Hey, thanks for the question, Eli. As you may expect we don't break out any specific country revenue numbers. However, these large orders from Brazil are expected to have an impact on our quarterly reported revenues. And as a result I think as we disclosed during the quarter it may result in our second quarter net sales being lower than those that we're reporting today.

Okay, that's helpful. And then just in terms of your guidance, I was just curious kind of what pricing assumption you have baked in there. If you could just comment a little bit on that.

Yes, I think as we talked about in prior calls now, we're in our second year of launch and as we were mature with this commercial expansion we have moved away – we have moved towards getting revenue guidance which integrates many factors including price, exchange rate, patient numbers, compliance, and average weights of patients. So really there's a number of factors that go into that overall guidance that we've given.

Okay, thanks.

Thank you. Our next question comes from Gena Wang of Jefferies. Your line is open.
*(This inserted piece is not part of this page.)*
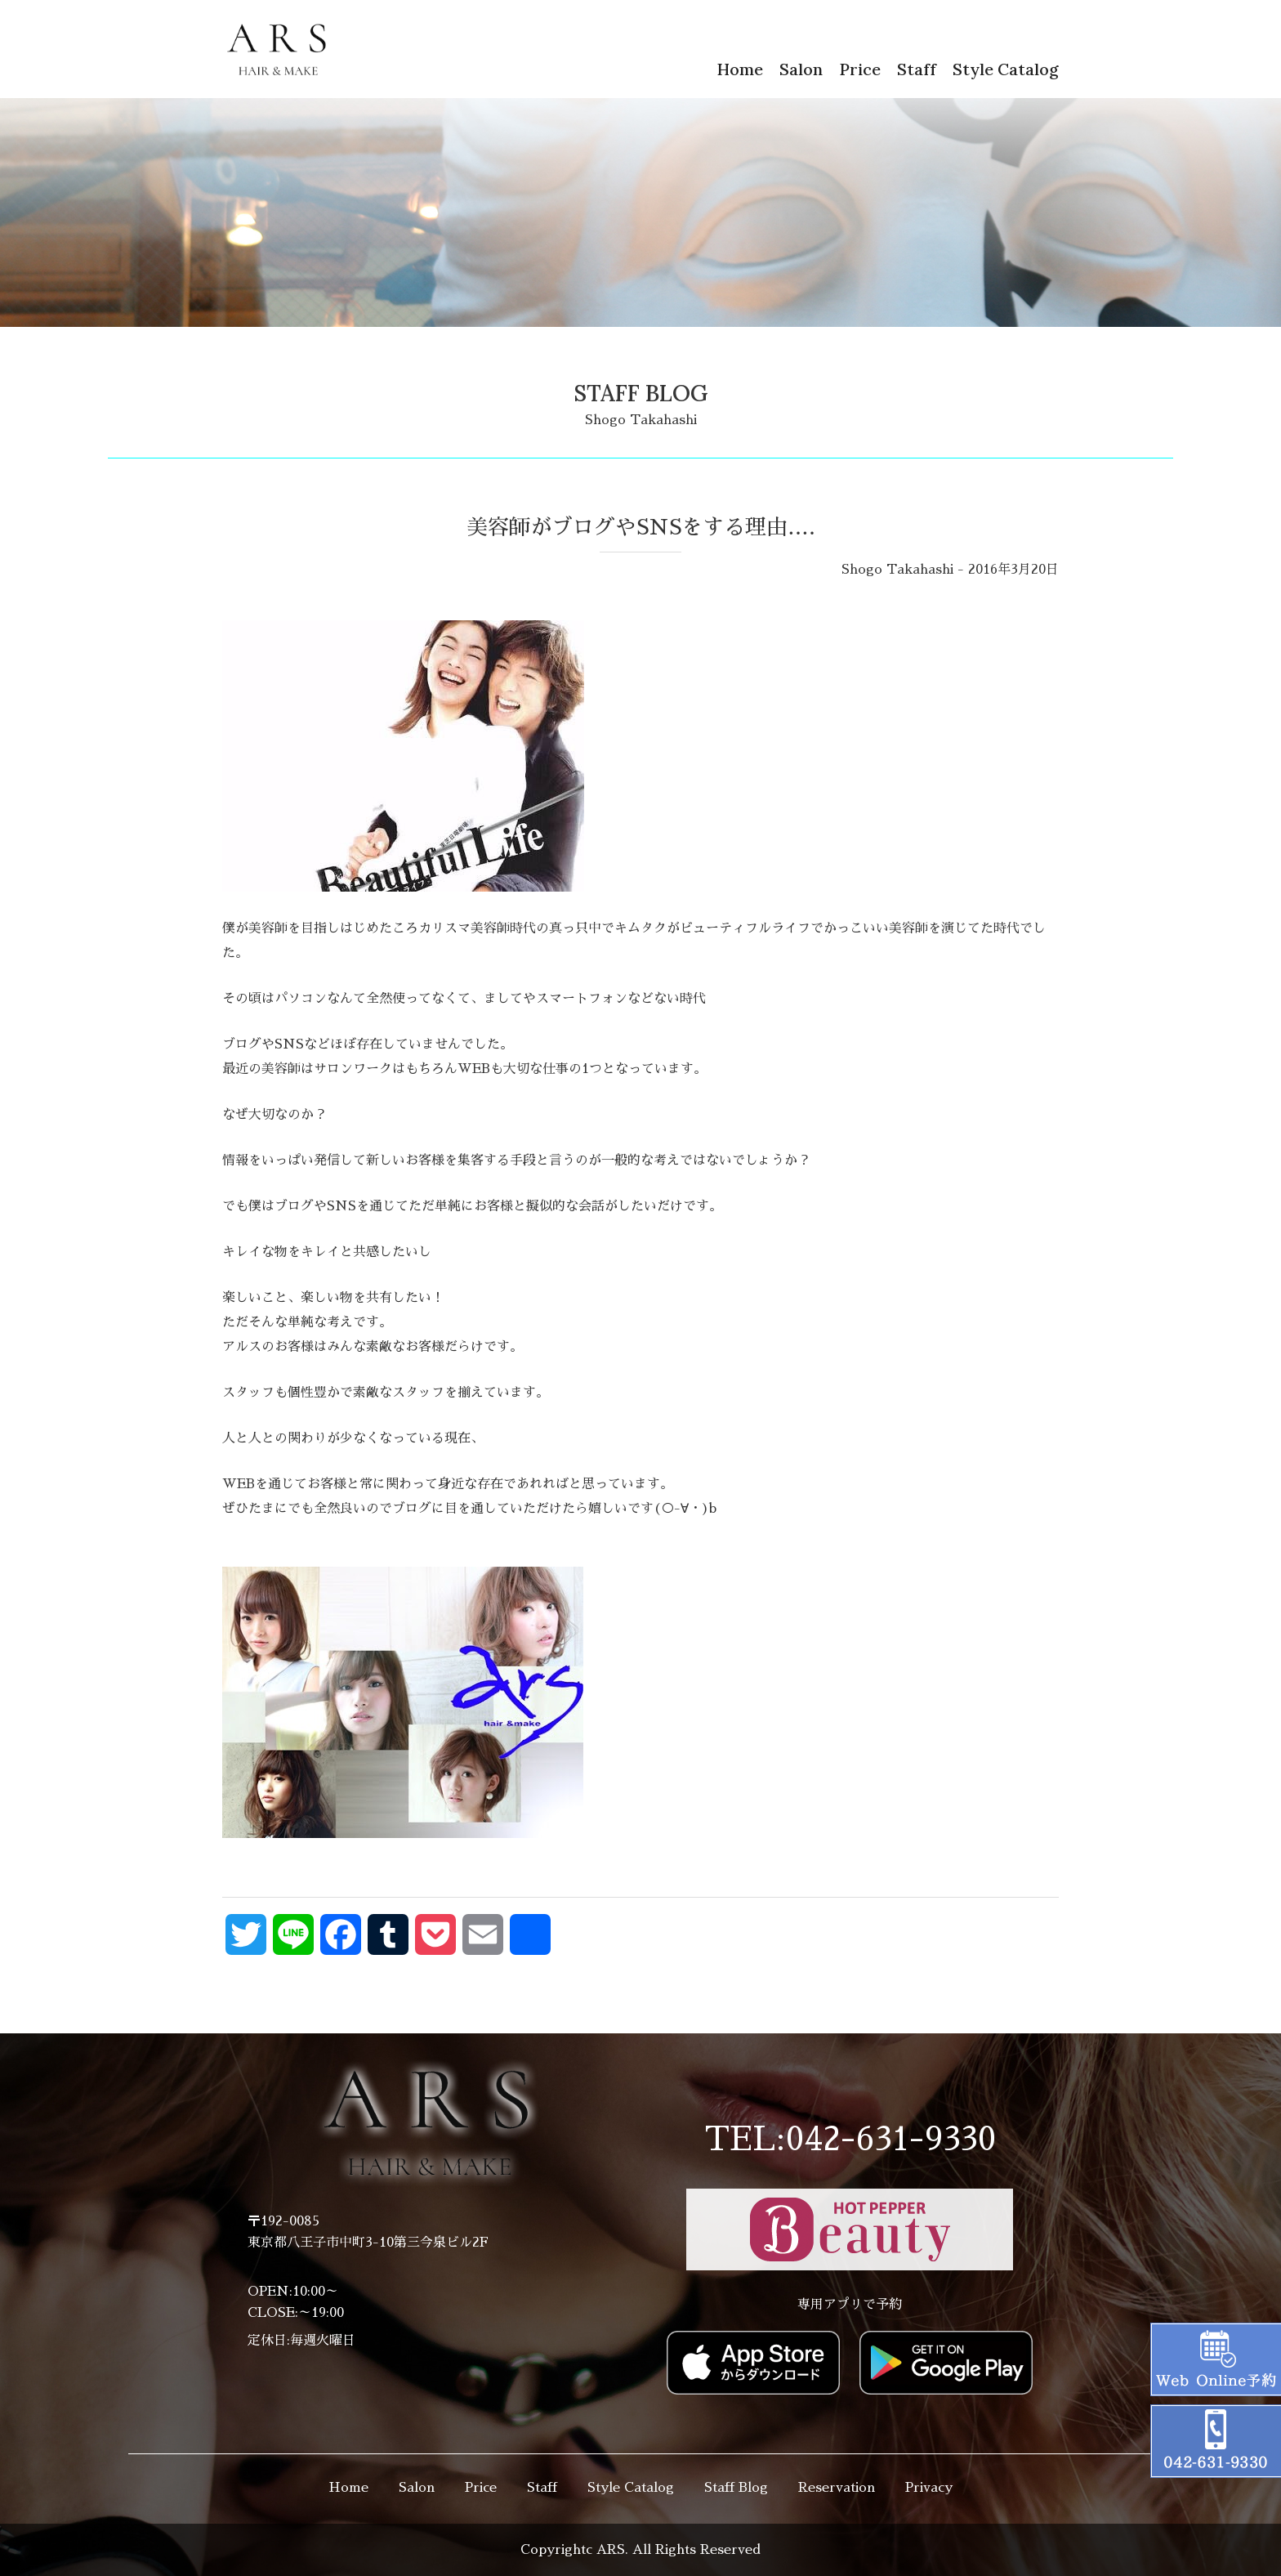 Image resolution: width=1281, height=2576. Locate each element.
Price (860, 69)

Thank you for taking my questions. So I know you mentioned that you won’t give the specific numbers – patient’s numbers from each country. But just wondering could you provide total number of patients currently on drug. I know last time you provided was 206. Now wonder if this number has increased since last time.

So thank you for the question. We did mention in the previous call that we're moving away from providing specific patient numbers, but to move towards revenue guidance was our first time, so that's where we are today. But clearly the growth that you have seen quarter-on-quarter is driven primarily by patient growth. That’s the main driver. And I mentioned that’s partly due to new geography and partly to increase penetration of countries where we're already present. And Brazil is being a tremendous collaboration between PTC and the Ministry of Health, where there's a common goal really to look after the need of patients with very high unmet need at this nature.

Thank you. And maybe just one follow-up question regarding cystic fibrosis label extension. Could you remind us where – at which stage of in a process are you at right now?

So, yes, we're with the cystic fibrosis. As you may recall we have an ongoing cystic fibrosis trial that will be – the results will come out in early 2017. We also filed a variation and we're in the middle of that now. We anticipate that that will be completed mid-year this year – mid-year of this year. And so we're in the midst of that process now.

Sorry, maybe I did not make it clear, just wondering have you submit – which stage are you at, have you submit response to EMA or which stage are you at? Just wanted to have a little bit more clarity.

Yes. So the process is one and where – with the process one and where you have questions that they’re asking you respond to those questions, we've had – we've done that, we’re anticipating that as there might be another round of question. So we’re middle of those process, we’re waiting for response on that. And then – so that’s where we’re right now. We anticipate that process then would conclude mid-year some time.

Okay, thank you.

Thank you. I'm not showing any further questions in queue at this time. I’d like to turn the call back over to management for any further remarks.

Yes. Well, thank you, thank you for joining the call today. All of us in the rare disease community are we are working hard to develop treatments for patients who are without options today. When you're trying to get a new drug to the market in an uncharted therapeutic area, it's not surprising to encounter development and regulatory challenges. The way you should see this is to persevere. We continue to make progress and we’ll remain firmly committed to bring Translarna to the patients globally. Thank you for joining us today.

Ladies and gentlemen, thank you participating in today’s conference. This concludes today’s program. You may all disconnect. Everyone have a great day.